■ AIM OF THE TASK ■
Which lines in the records below contain the word "come"? Copy each one.

■ DATA EXCERPTS ■

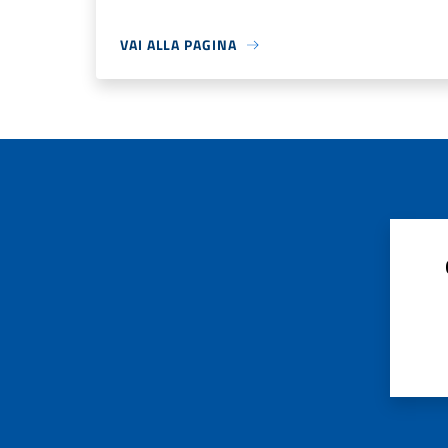
VAI ALLA PAGINA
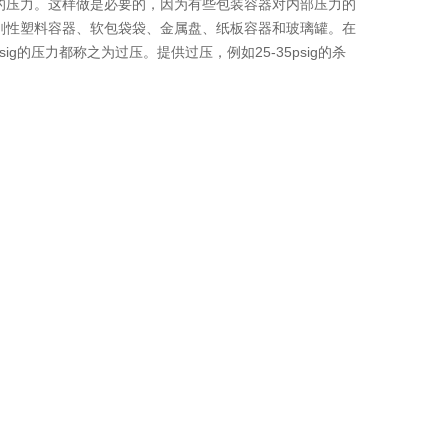
的压力。这样做是必要的，因为有些包装容器对内部压力的
刚性塑料容器、软包袋袋、金属盘、纸板容器和玻璃罐。在
sig的压力都称之为过压。提供过压，例如25-35psig的杀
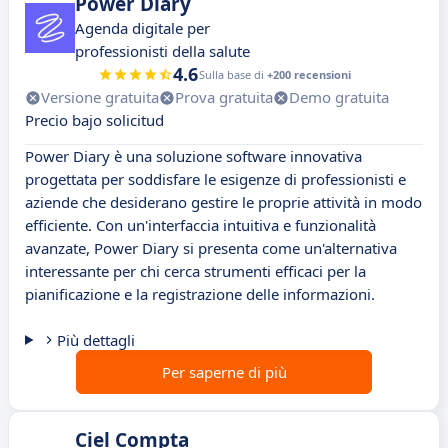
Power Diary
Agenda digitale per
professionisti della salute
4.6
Sulla base di
+200 recensioni
Versione gratuita
Prova gratuita
Demo gratuita
Precio bajo solicitud
Power Diary è una soluzione software innovativa
progettata per soddisfare le esigenze di professionisti e
aziende che desiderano gestire le proprie attività in modo
efficiente. Con un'interfaccia intuitiva e funzionalità
avanzate, Power Diary si presenta come un'alternativa
interessante per chi cerca strumenti efficaci per la
pianificazione e la registrazione delle informazioni.
Più dettagli
Per saperne di più
Ciel Compta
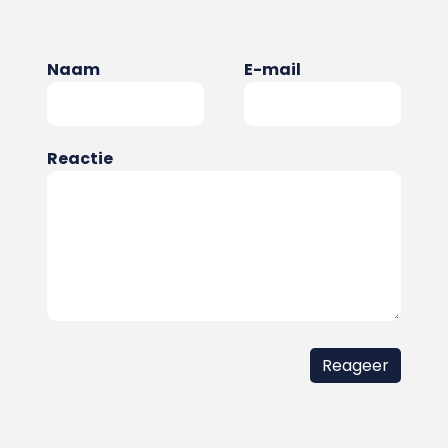
Naam
E-mail
Reactie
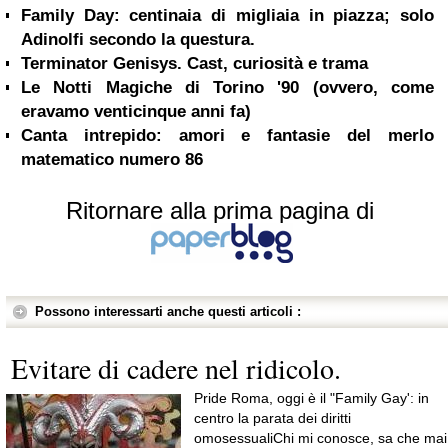
Family Day: centinaia di migliaia in piazza; solo
Adinolfi secondo la questura.
Terminator Genisys. Cast, curiosità e trama
Le Notti Magiche di Torino '90 (ovvero, come
eravamo venticinque anni fa)
Canta intrepido: amori e fantasie del merlo
matematico numero 86
Ritornare alla prima pagina di
Possono interessarti anche questi articoli :
Evitare di cadere nel ridicolo.
Pride Roma, oggi è il "Family Gay': in
centro la parata dei diritti
omosessualiChi mi conosce, sa che mai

■ SOLVED PROBLEM ■
avanzate, Power Diary si presenta come un'alternativa
Le Notti Magiche di Torino '90 (ovvero, come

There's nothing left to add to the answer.